If Wesendonck was present for the creation of the work (21 and 28 June, 1868, at the National Theatre in Munich) of a Wagner now in the spotlight, the beautiful Mathilde, as for her, was absent from the performances.

The last years

At the end of a Civil War that had raged in the United States and had guaranteed Otto Wesendonck a more than ample material comfort, the businessman withdrew from business to see through his life as a free man and patron as he wanted it. In 1872, the couple resold the villa on the Green Hill (which later became the Rietberg Museum as it is known today) and moved to Dresden. Return to Germany. From afar, Wesendonck kept up with the epic that Wagner, now with Cosima, was undertaking in Bayreuth. After all, Otto Wesendonck remained the owner of rights to The Ring! Certainly, Wagner – a moment of frivolity? one could say that…! – also had in the meantime yielded these rights to his other patron, King Ludwig II of Bavaria. But was it that important for the work of art of the future to see the light of day?

The couple, this time fully reunited, attended the premiere of The Ring in Bayreuth in the summer of 1876. Certainly… Wagner owed them that!
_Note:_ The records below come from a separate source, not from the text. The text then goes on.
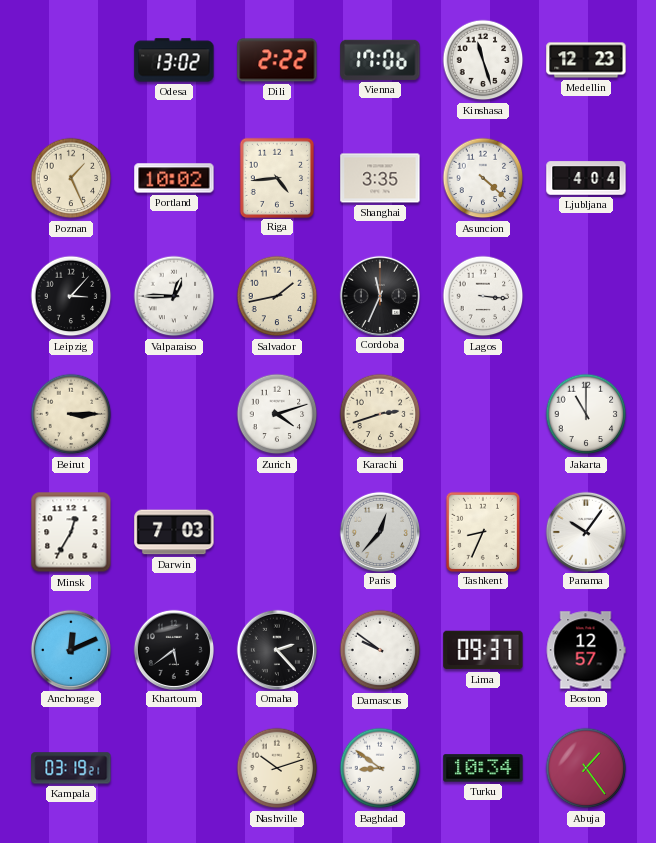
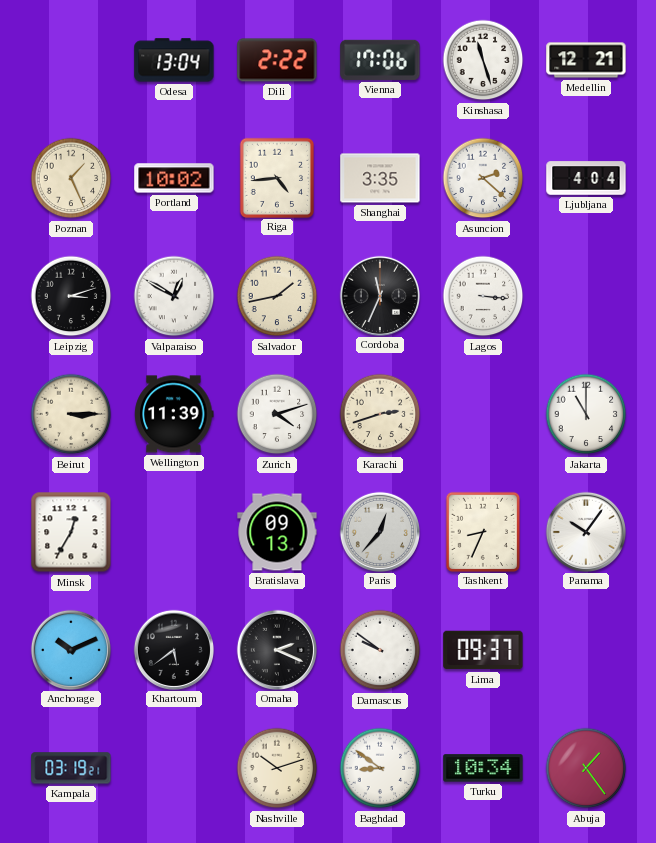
Odesa: 13:02 -> 13:04
Medellin: 12:23 -> 12:21
Asuncion: 4:22 -> 2:22
Leipzig: 3:07 -> 3:12
Valparaiso: 12:45 -> 12:50
Wellington: none -> 11:39
Darwin: 7:03 -> none
Bratislava: none -> 09:13
Anchorage: 12:11 -> 10:11
Omaha: 2:23 -> 2:19
Boston: 12:57 -> none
Otto Wesendonck subsequently acquired the “Traunblick” villa along Lake Traunsee in the Salzkammergut region in Austria, a new haven of peace that, without exactly replacing the villa “On the green Hill” on the high ground of Zurich, knew how to satisfy their new hosts with the tranquility peculiar to the region of Austrian lakes. In autumn 1882, Otto Wesendonck, who was almost seventy years old, moved with his wife to Berlin, where he died in 1896.

The beautiful Mathilde survived him by six years before joining him.